The average real estate share price was flat in September, a welcome respite after a couple of bruising months of losses, although persistent inflation and high gilt yields continue to cloud the outlook. There were some big winners and losers in the month.
Best performing funds in price terms
(%) | |
PRS REIT | 11.5 |
Alternative Income REIT | 10.4 |
International Workplace Group | 10.3 |
AEW UK REIT | 6.9 |
Big Yellow Group | 6.8 |
First Property Group | 6.8 |
Custodian Property Income REIT | 6.3 |
Picton Property Income | 5.8 |
Ceiba Investments | 5.8 |
Land Securities | 5.1 |
On the positive side, PRS REIT’s (PRSR) shares responded to a proposed sale of the company (although the deal would leave substantial value on the table, being at a 19% discount to NAV). Shares in Alternative Income REIT (AIRE) were also up double digits having fallen considerably over the previous two months weighed down by an impending debt refinancing. New bank facilities were agreed in September at an improved margin, although the overall higher debt costs saw it reduce its dividend target. Serviced office specialist International Workplace Group (IWG) was the other double-digit riser, with its share price rebounding strongly from an irrational 16% one-day drop following the release of half-year results in August.

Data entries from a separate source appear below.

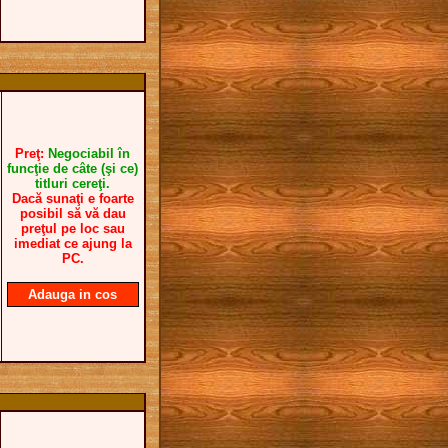
Preţ:
Negociabil în
funcţie de câte (şi ce)
titluri cereţi.
Dacă sunaţi e foarte
posibil să vă dau
preţul pe loc sau
imediat ce ajung la
PC.
Adauga in cos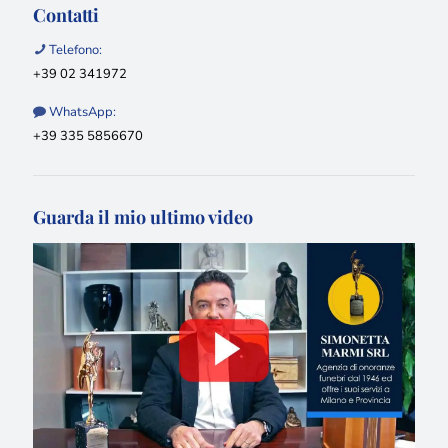
Contatti
Telefono:
+39 02 341972
WhatsApp:
+39 335 5856670
Guarda il mio ultimo video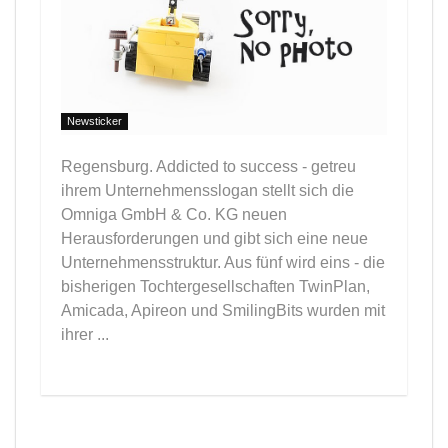
Newsticker
Regensburg. Addicted to success - getreu
ihrem Unternehmensslogan stellt sich die
Omniga GmbH & Co. KG neuen
Herausforderungen und gibt sich eine neue
Unternehmensstruktur. Aus fünf wird eins - die
bisherigen Tochtergesellschaften TwinPlan,
Amicada, Apireon und SmilingBits wurden mit
ihrer ...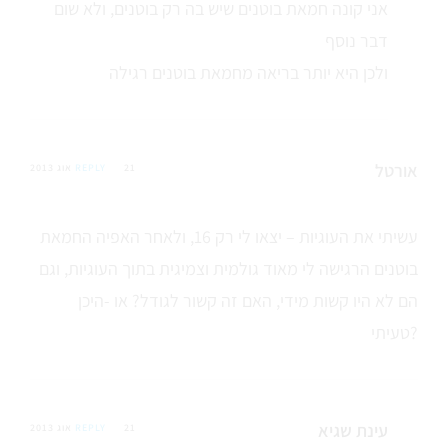
אני קונה חמאת בוטנים שיש בה רק בוטנים, ולא שום
דבר נוסף
ולכן היא יותר בריאה מחמאת בוטנים רגילה
אורטל
21 אוג 2013
REPLY
עשיתי את העוגיות – יצאו לי רק 16, ולאחר האפיה החמאת
בוטנים הרגישה לי מאוד גולמית וצמיגית בתוך העוגיות, וגם
הם לא היו קשות מידי, האם זה קשור לגודל? או -היכן
טעיתי?
עינת שגיא
21 אוג 2013
REPLY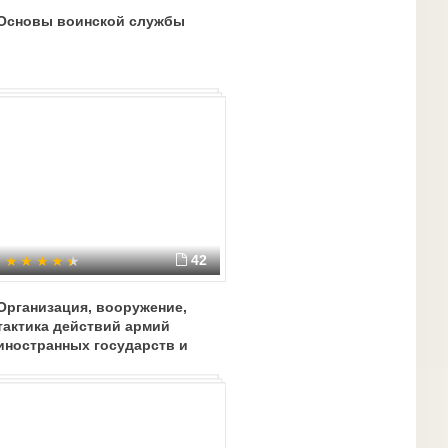
Основы воинской службы
42
Организация, вооружение,
тактика действий армий
иностранных государств и
иррегулярных вооруженных
формирований (ИрВФ)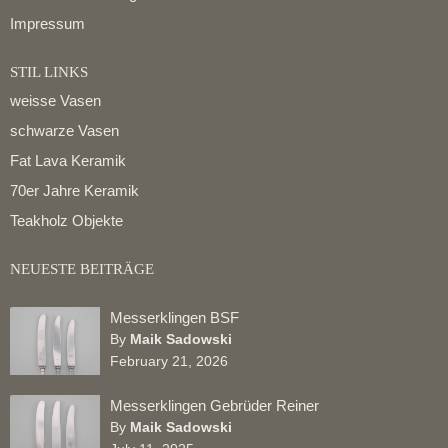
Impressum
STIL LINKS
weisse Vasen
schwarze Vasen
Fat Lava Keramik
70er Jahre Keramik
Teakholz Objekte
NEUESTE BEITRÄGE
Messerklingen BSF
By
Maik Sadowski
February 21, 2026
Messerklingen Gebrüder Reiner
By
Maik Sadowski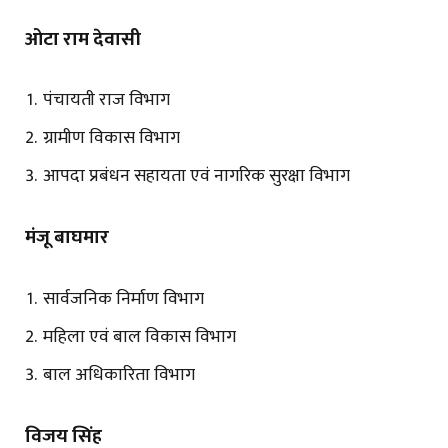
ओटा राम देवासी
पंचायती राज विभाग
ग्रामीण विकास विभाग
आपदा प्रबंधन सहायता एवं नागरिक सुरक्षा विभाग
मंजू बाघमार
सार्वजनिक निर्माण विभाग
महिला एवं बाल विकास विभाग
बाल अधिकारिता विभाग
विजय सिंह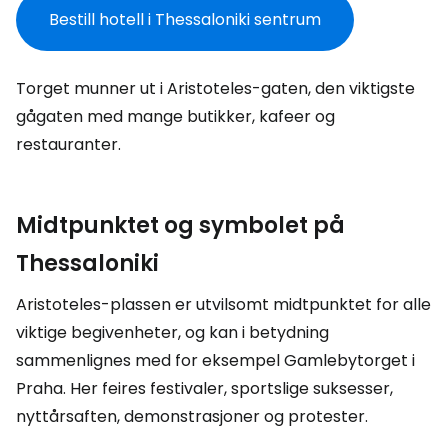
Bestill hotell i Thessaloniki sentrum
Torget munner ut i Aristoteles-gaten, den viktigste
gågaten med mange butikker, kafeer og
restauranter.
Midtpunktet og symbolet på
Thessaloniki
Aristoteles-plassen er utvilsomt midtpunktet for alle
viktige begivenheter, og kan i betydning
sammenlignes med for eksempel Gamlebytorget i
Praha. Her feires festivaler, sportslige suksesser,
nyttårsaften, demonstrasjoner og protester.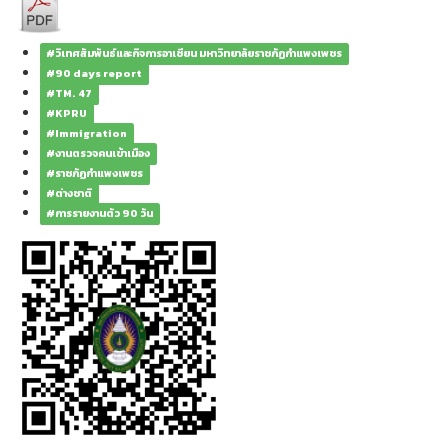
#วิเทศสัมพันธ์และกิจการอาเซียน มหาวิทยาลัยราชภัฏกำแพงเพชร
#90 days report
#TM. 47
#KPRU
#Immigration
#งานตรวจคนเข้าเมือง
#ราชภัฏกำแพงเพชร
#ต่างชาติ
#การรายงานตัว 90 วัน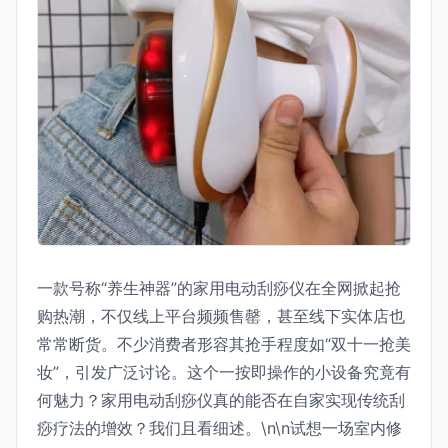
一款号称“养生神器”的家用电动刮痧仪在全网掀起抢
购热潮，不仅线上平台频频售罄，甚至线下实体店也
常常断货。不少消费者形容其抢手程度如“双十一抢美
妆”，引发广泛讨论。这个一按即操作的小设备究竟有
何魅力？家用电动刮痧仪真的能否在自家实现传统刮
痧疗法的增效？我们且看细述。\n\n试想一场室内修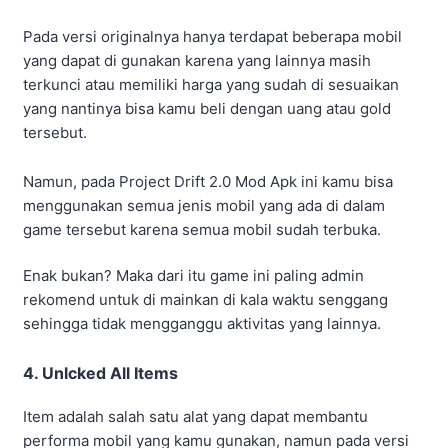
Item adalah salah satu alat yang dapat membantu
performa mobil yang kamu gunakan, namun pada versi
original untuk mendapatkan item tersebut kamu harus
membelinya dengan gold maupun uang yang kamu
miliki.
Berbeda dengan versi modifikasi, dimana item yang ada
bisa kamu gunakan secara gratis artinya kamu bisa
memasang semua item pada mobil balap kamu.
Dengan banyaknya item yang sudah di tambahkan dalam
mobil yang kamu miliki maka secara otomatis mobil
memiliki performa yang sangat stabil.
5. Tanpa Iklan
Dengan adanya iklan yang muncul secara tiba-tiba ketika
bermain game pastinya sangat mengganggu bukan?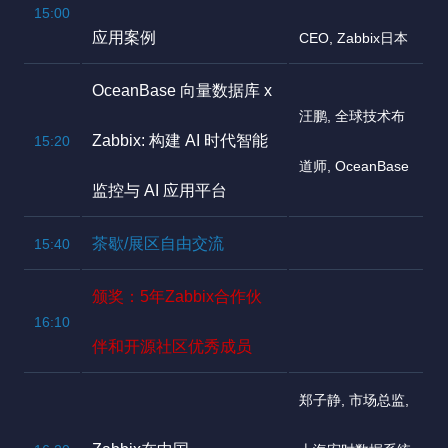
15:00
应用案例
CEO, Zabbix日本
OceanBase 向量数据库 x
汪鹏, 全球技术布
Zabbix: 构建 AI 时代智能
15:20
道师, OceanBase
监控与 AI 应用平台
茶歇/展区自由交流
15:40
颁奖：5年Zabbix合作伙
16:10
伴和开源社区优秀成员
郑子静, 市场总监,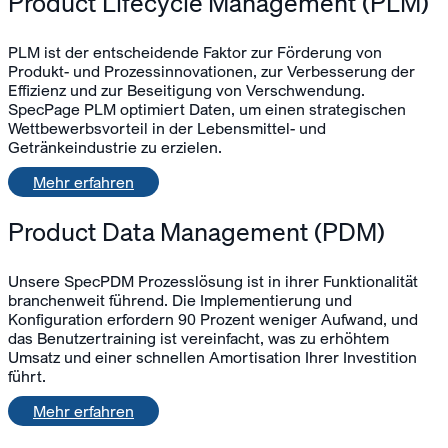
Product Lifecycle Management (PLM)
PLM ist der entscheidende Faktor zur Förderung von
Produkt- und Prozessinnovationen, zur Verbesserung der
Effizienz und zur Beseitigung von Verschwendung.
SpecPage PLM optimiert Daten, um einen strategischen
Wettbewerbsvorteil in der Lebensmittel- und
Getränkeindustrie zu erzielen.
Mehr erfahren
Product Data Management (PDM)
Unsere SpecPDM Prozesslösung ist in ihrer Funktionalität
branchenweit führend. Die Implementierung und
Konfiguration erfordern 90 Prozent weniger Aufwand, und
das Benutzertraining ist vereinfacht, was zu erhöhtem
Umsatz und einer schnellen Amortisation Ihrer Investition
führt.
Mehr erfahren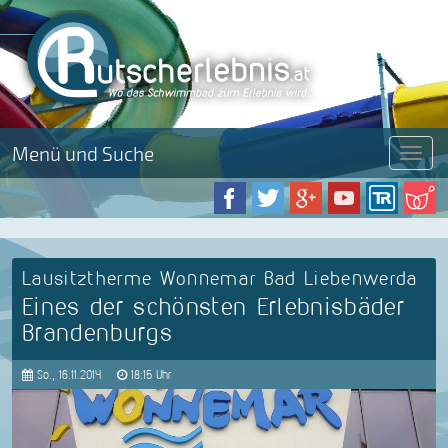
Menü und Suche
Menü
Lausitztherme Wonnemar Bad Liebenwerda
Eines der schönsten Erlebnisbäder
Brandenburgs
So., 16.11.2014
18:15 Uhr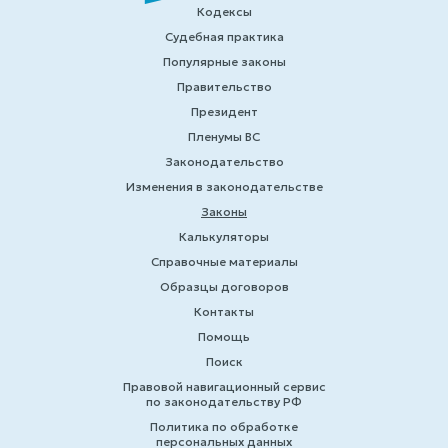
Кодексы
Судебная практика
Популярные законы
Правительство
Президент
Пленумы ВС
Законодательство
Изменения в законодательстве
Законы
Калькуляторы
Справочные материалы
Образцы договоров
Контакты
Помощь
Поиск
Правовой навигационный сервис
по законодательству РФ
Политика по обработке
персональных данных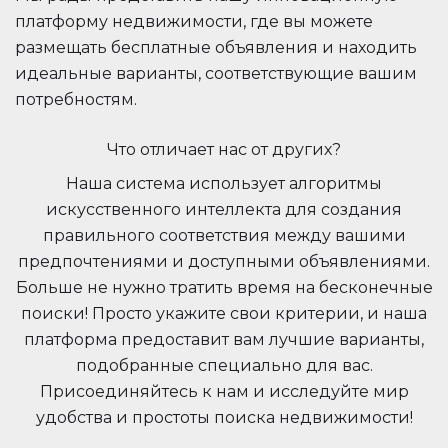
платформу недвижимости, где вы можете
размещать бесплатные объявления и находить
идеальные варианты, соответствующие вашим
потребностям.
Что отличает нас от других?
Наша система использует алгоритмы
искусственного интеллекта для создания
правильного соответствия между вашими
предпочтениями и доступными объявлениями.
Больше не нужно тратить время на бесконечные
поиски! Просто укажите свои критерии, и наша
платформа предоставит вам лучшие варианты,
подобранные специально для вас.
Присоединяйтесь к нам и исследуйте мир
удобства и простоты поиска недвижимости!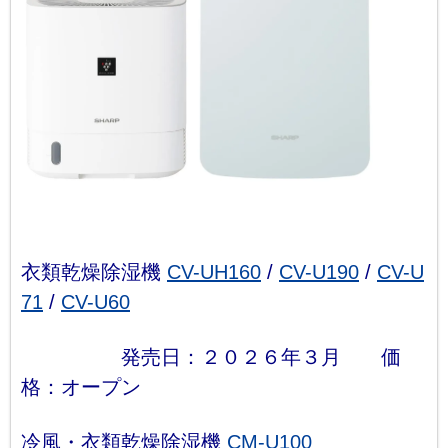
衣類乾燥除湿機
CV-UH160
/
CV-U190
/
CV-U
71
/
CV-U60
発売日：２０２６年３月 価
格：オープン
冷風・衣類乾燥除湿機
CM-U100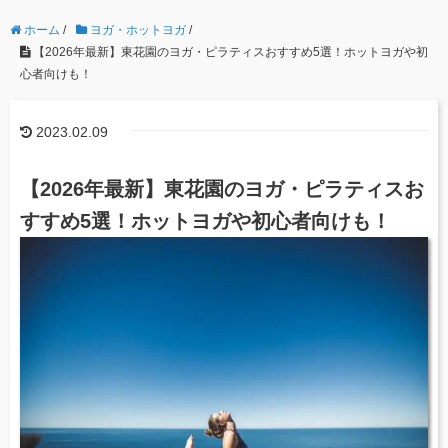
ホーム
/
ヨガ・ホットヨガ
/
【2026年最新】東花園のヨガ・ピラティスおすすめ5選！ホットヨガや初
心者向けも！
2023.02.09
【2026年最新】東花園のヨガ・ピラティスお
すすめ5選！ホットヨガや初心者向けも！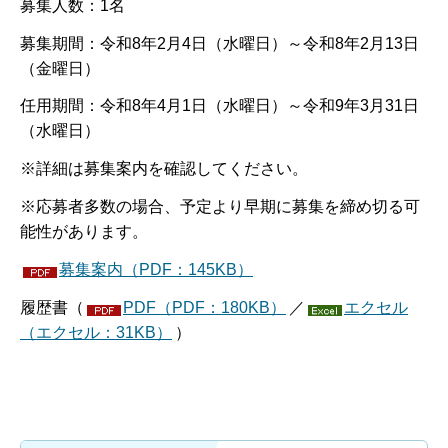
募集人数：1名
募集期間：令和8年2月4日（水曜日）～令和8年2月13日
（金曜日）
任用期間：令和8年4月1日（水曜日）～令和9年3月31日
（水曜日）
※詳細は募集案内を確認してください。
※応募者多数の場合、予定より早期に募集を締め切る可
能性があります。
募集案内（PDF：145KB）
履歴書（
PDF（PDF：180KB）
／
エクセル
（エクセル：31KB）
）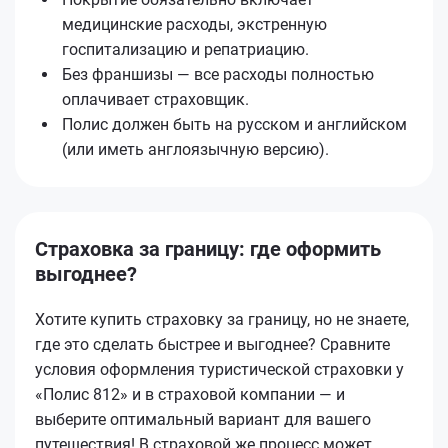
медицинские расходы, экстренную
госпитализацию и репатриацию.
Без франшизы — все расходы полностью
оплачивает страховщик.
Полис должен быть на русском и английском
(или иметь англоязычную версию).
Страховка за границу: где оформить
выгоднее?
Хотите купить страховку за границу, но не знаете,
где это сделать быстрее и выгоднее? Сравните
условия оформления туристической страховки у
«Полис 812» и в страховой компании — и
выберите оптимальный вариант для вашего
путешествия! В страховой же процесс может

Worst performing funds in price terms
(%) | |
Grit Real Estate Income Group | (16.2) |
Globalworth Real Estate | (10.5) |
Town Centre Securities | (8.3) |
Ground Rents Income Fund | (7.1) |
Henry Boot | (6.3) |
Regional REIT | (4.5) |
Life Science REIT | (3.9) |
Sirius Real Estate | (3.8) |
Macau Property Opportunities | (3.5) |
Harworth Group | (3.4) |
Investors seem to have given up on Grit Real Estate (GR1T) as it grapples with high debt costs, falling property income and challenged investment markets in Africa. With the disappointing news that Life Science REIT (LABS) had been unable to attract a bid for the company on acceptable terms, the share price dwindled as the board proposed that a drawn-out managed wind down was the best option for shareholders. Another notable name on the list was Regional REIT (RGL), which during the month reported another drop in NAV in interim results. The regional office landlord is progressing its strategy to sell non-core assets to reduce debt and invest in upgrading the remaining portfolio.
Valuation moves
Company | Sector | NAV move (%) | Period | Comments |
Custodian Property Income REIT | Diversified | 0.6 | Quarter to 30 June 25 | Like-for-like portfolio valuation increase of 0.8% to £614.7m |
Schroder European REIT | Europe | (0.2) | Quarter to 30 June 25 | Property portfolio valued at €193.9m, unchanged from the prior quarter |
Harworth Group | Development | 0.8 | Half-year to 30 June 25 | Investment portfolio continues to grow as industrial developments complete |
Real Estate Investors | Diversified | (1.4) | Half-year to 30 June 25 | Like-for-like, the portfolio valuation reduced by 0.6% to £119.4m |
Phoenix Spree Deutschland | Europe | (1.7) | Half-year to 30 June 25 | Portfolio valued at €548.7m, a fall of 0.7% over the period |
Social Housing REIT | Residential | (3.5) | Half-year to 30 June 25 | Portfolio valued at £611.8m, a 2.3% like-for-like reduction |
Regional REIT | Offices | (3.6) | Half-year to 30 June 25 | Portfolio valuation of £608.3m, down 2.0% on a like-for-like basis |
Life Science REIT | Labs/offices | (10.9) | Half-year to 30 June 25 | Value of portfolio fell 6.7% to £360.6m |
Supermarket Income REIT | Retail | 0.1 | Full year to 30 June 25 | Portfolio valuation of £1,625m, which increased by 1.9% on a like-for-like basis |
Weak valuations in half-year results followed a slight outward movement in property investment yields across most sectors, with frustrating inflation data resulting in elevated gilt yields. Custodian Property Income REIT (CREI) was boasted by an uplift in the estimated rental value of its industrial portfolio, which makes up 43% of the wider portfolio by income. Social Housing REIT (SOHO) suffered a 20 basis point (the equivalent of 0.2%) yield expansion on its portfolio, mainly due to a group of properties let to troubled tenant My Space – the leases of which the manager is in the process of reassigning to another social housing provider. Supermarket Income REIT’s (SUPR) portfolio value was up almost 2% over 12 months, boosted by its inflation-linked leases to the largest grocery operators in the UK and France.